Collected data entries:
---

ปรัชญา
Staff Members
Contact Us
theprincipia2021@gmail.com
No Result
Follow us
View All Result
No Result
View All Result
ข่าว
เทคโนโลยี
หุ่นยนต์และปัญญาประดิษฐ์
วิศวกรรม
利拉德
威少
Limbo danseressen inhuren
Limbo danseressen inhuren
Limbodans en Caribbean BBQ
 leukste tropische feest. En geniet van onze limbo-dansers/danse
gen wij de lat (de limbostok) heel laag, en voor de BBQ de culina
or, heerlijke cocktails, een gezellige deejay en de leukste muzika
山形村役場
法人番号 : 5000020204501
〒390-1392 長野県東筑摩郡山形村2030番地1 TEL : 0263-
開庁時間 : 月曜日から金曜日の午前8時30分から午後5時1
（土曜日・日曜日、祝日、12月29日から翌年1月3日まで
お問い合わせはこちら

---

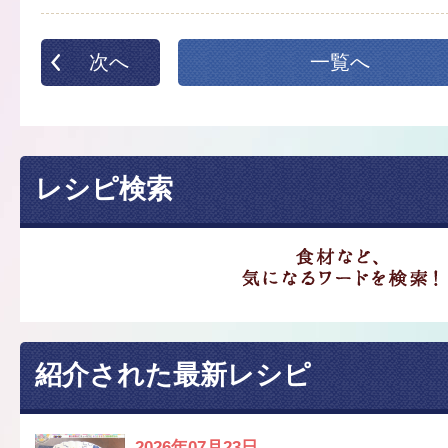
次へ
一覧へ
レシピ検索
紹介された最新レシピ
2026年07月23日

---

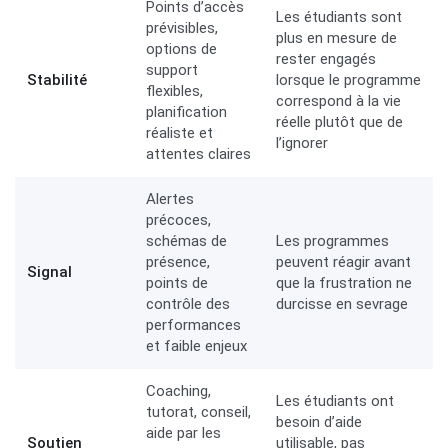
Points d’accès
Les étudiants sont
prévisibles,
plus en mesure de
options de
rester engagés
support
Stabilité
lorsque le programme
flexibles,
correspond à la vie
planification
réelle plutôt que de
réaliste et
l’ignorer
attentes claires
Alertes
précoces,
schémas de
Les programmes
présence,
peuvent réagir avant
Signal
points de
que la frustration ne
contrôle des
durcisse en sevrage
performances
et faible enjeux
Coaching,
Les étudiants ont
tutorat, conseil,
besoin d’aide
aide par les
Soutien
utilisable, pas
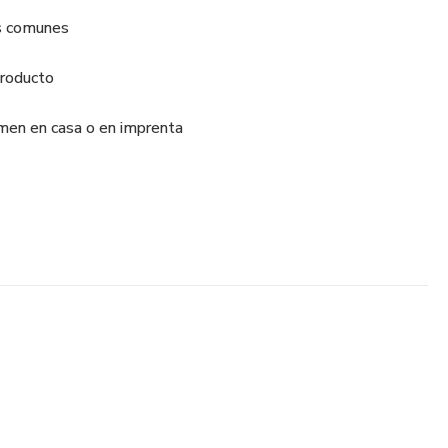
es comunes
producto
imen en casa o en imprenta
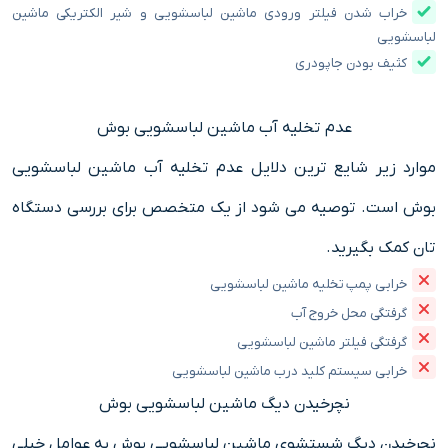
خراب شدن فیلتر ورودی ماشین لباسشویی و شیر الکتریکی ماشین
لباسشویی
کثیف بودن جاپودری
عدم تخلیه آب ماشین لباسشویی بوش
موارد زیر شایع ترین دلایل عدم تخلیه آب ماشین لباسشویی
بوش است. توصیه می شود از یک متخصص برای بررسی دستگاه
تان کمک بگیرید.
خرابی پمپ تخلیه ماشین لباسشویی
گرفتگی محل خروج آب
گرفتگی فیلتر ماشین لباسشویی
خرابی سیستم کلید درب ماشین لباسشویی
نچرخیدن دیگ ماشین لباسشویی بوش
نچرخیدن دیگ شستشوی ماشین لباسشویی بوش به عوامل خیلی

---

Your task >> Across all the entries, count the lines that contain the word "خرابی" and give the number by itself.

Solution to this problem >> 2